The Novabiochem® product line has one of the most extensive ranges of polymer-supports for solid phase peptide synthesis. They range from high-loaded, low swelling for the large scale production of relatively short peptides to high-swelling, low-loaded for the synthesis of long or difficult sequences.

For peptide synthesis, the use of small particle-sized resins of low crosslinking is favored. Such resins allow for rapid diffusion of reagents inside the beads and their swelling enables them to better accommodate the bulk of the growing peptide chain. The most commonly used resins are based on 1% divinylbenzene-crosslinked polystyrene. These are relatively low-cost, easy-to-handle, and have high substitution. They are normally employed for batch-wise synthesis, with gas-bubbling, shaking, paddle stirring, or vessel inversion used for mixing. However, they can also be used in continuous flow synthesis, provided a low flow-rate is used or the resin is co-packed with glass beads, although for this application NovaSyn® TG, NovaGel™, or PEGA composite resins are preferred. Here, the solvation of the PEG confers pressure stability on the polymer, making them suitable for use in pumped-flow systems.

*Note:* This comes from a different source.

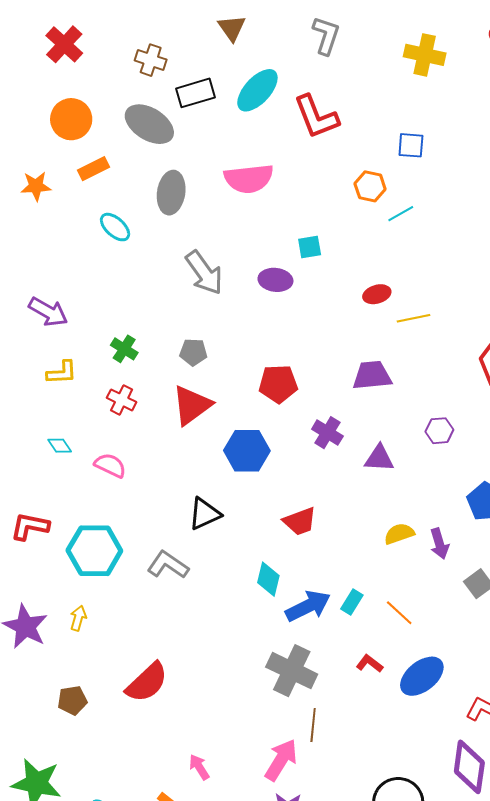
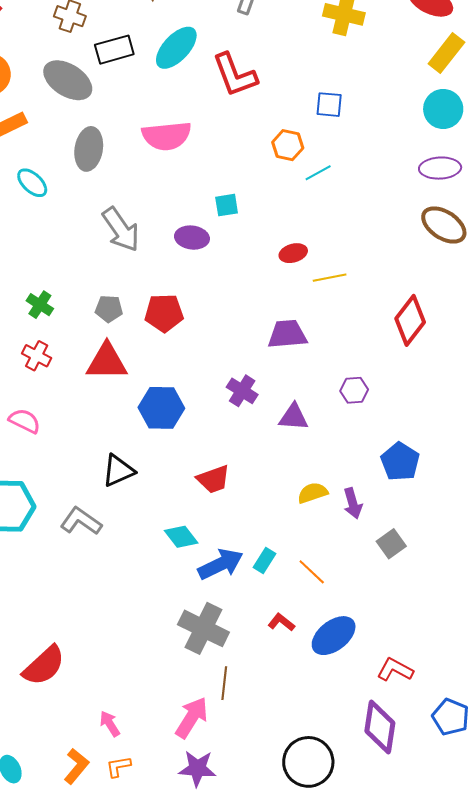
red pentagon: (278, 384) -> (164, 313), moved
red triangle: (192, 405) -> (107, 362), turned 36
cyan diamond: (268, 579) -> (181, 537), turned -52
red semicircle: (147, 682) -> (44, 666), moved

Table 1. Properties of base resins

NovaSyn® TG resins

NovaSyn® TG and NovaSyn® TGR resins1 are based on a composite of low cross-linked hydroxyethylpolystyrene and polyethylene glycol, which has been terminally functionalized. NovaSyn® TG resin is available as 90 µm and 130 µm beads. The smaller bead size resin is generally preferred for peptide synthesis and peptide libraries; 1 g contains almost a sufficient number of beads to represent a pentameric peptide library. The higher capacity of the large beads make the 130 µm resin ideal for the production of non-peptidic libraries.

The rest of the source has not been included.